During the course, students learn essential motivations and techniques for distributed systems.

Key challenges discussed include

  • The key principles of distributed system development
  • Applying the principles in evaluating major design paradigms used in implementing distributed systems
  • distributed decision-making;
  • Distributed systems related problems, including coordination, consistency and replication, fault tolerance
  • design and implement a small distributed system

On a more detailed level, students learn the basic distributed system techniques, including architectures, processes, communication, naming, modelling, synchronization, consistency and replication, and fault tolerance. In addition, the course covers advanced topics such as edge computing and blockchain. We propose solutions for these challenges on different levels of abstraction, in hardware, operating systems, middleware, and application-level architectures. The solutions address distributed processing and storage, their algorithms, mutual communication protocols, and failure situations with recovery options. Common solutions are discussed on replica management, data consistency models and management, and agreements between untrusted agents. Distribution benefits and disadvantages and effects of inter-dependencies of different solutions will be estimated.

Timing

Recommended time/stage of studies for completion

Immediately at the beginning of the Master's studies. During the first semester of Master's studies.
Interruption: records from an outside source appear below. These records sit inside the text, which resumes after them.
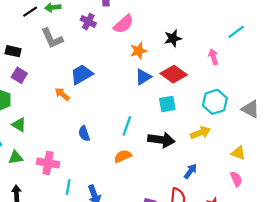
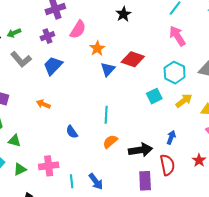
purple cross: (88, 22) -> (47, 36), turned -32
black star: (173, 38) -> (123, 14), moved
pink arrow: (213, 57) -> (177, 36), moved, size x1.5
blue trapezoid: (82, 74) -> (53, 66), moved
cyan square: (167, 104) -> (154, 96), moved
yellow arrow: (200, 133) -> (184, 101), moved
black arrow: (161, 140) -> (140, 150), moved

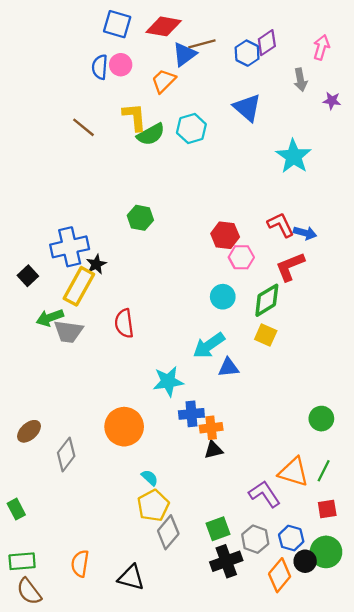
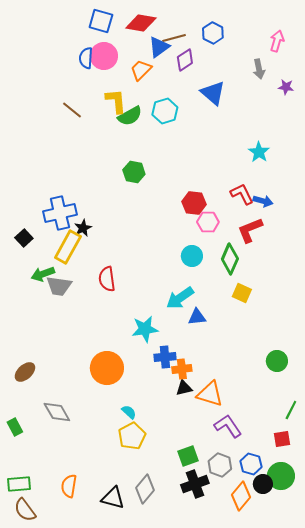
purple diamond: (267, 43) -> (185, 60), moved
blue hexagon: (247, 53) -> (213, 33), moved
pink circle: (121, 65) -> (104, 56), size x1.4
cyan star: (294, 156) -> (259, 152), moved, size x0.7
green hexagon: (140, 218) -> (134, 172), moved
green diamond: (267, 300) -> (230, 259), turned -36
yellow square: (266, 335) -> (242, 293), moved
gray diamond: (66, 454) -> (57, 412), moved, turned -68
green line: (324, 471) -> (291, 410), moved
orange triangle: (294, 472) -> (210, 394), moved
green rectangle: (16, 509) -> (15, 427), moved
gray diamond: (168, 532) -> (145, 489), moved

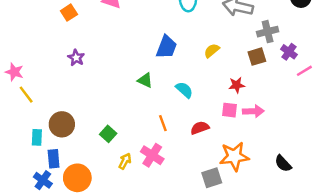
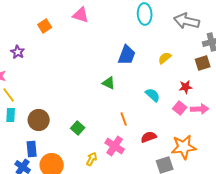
purple star: (76, 58) -> (18, 52), moved
cyan semicircle: (184, 90) -> (153, 95), moved
pink square: (230, 110) -> (180, 108), turned 32
red semicircle: (200, 128) -> (149, 137), moved
cyan rectangle: (37, 137) -> (11, 115), moved
yellow arrow: (125, 161) -> (92, 159), moved

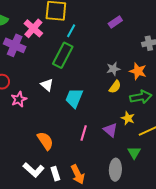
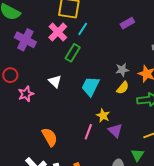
pink cross: (33, 28) -> (58, 32), moved
green rectangle: (63, 55) -> (73, 53), size x0.7
cyan trapezoid: (74, 98) -> (91, 86), moved
yellow star: (128, 118) -> (103, 116), moved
Term/teaching period when the course will be offered

Autumn term, second period, every year

Contents

This course covers key distribution systems topic areas as follows:

  • Basic principles of distributed systems
  • models of communication from interprocess communication to various forms of remote communication, group communication for different application types;
  • Coordination algorithms, including distributed consensus;
  • Time management in distributed or independent systems: logical clocks, partial ordering of events, causal ordering;
  • Mutual exclusion and shared use of resources;
  • Fault tolerant systems, including replica management (for data, for processing);
  • Formal models and verification as design tools for distributed solutions;
  • Advanced topics, such as edge computing and blockchain.

Activities and teaching methods in support of learning

Lecture course with exercise groups. Lectures open up key concepts and rationale for solutions, in exercises, details of the solutions become more familiar based on the students' group work on related tasks.

Study materials

The course is based on the course books, including Maarten van Steen and Andrew S Tanenbaum Distributed Systems – Principles and Paradigms, Third Edition, 2017, Sukumar Ghosh: Distributed systems an algorithmic approach, 2nd edition, Chapman&Hall/CRC, 2015. Any other distributed systems textbook covering the topics of the course is also possible to use.

Supplementary material will be provided during the course as needed.

Assessment practices and criteria

Grading 0-5.

The grade is a weighted combination of the course exam and mandatory course exercises.

Recommended optional studies

Almost all other Master's degree courses will widen the basic understanding gained in this course.

Completion methods

Will be offered as normal contact teaching, lecture course, with weekly lectures and exercise sessions. No distance learning option currently envisioned, but the course can be done as a stand-alone separate exam alternatively.

Attendance is optional, but there might be compulsory elements in the course which are discussed during the first lecture.

During the weekly exercises students solve problems, implement small distributed systems, and write short essays on given topics.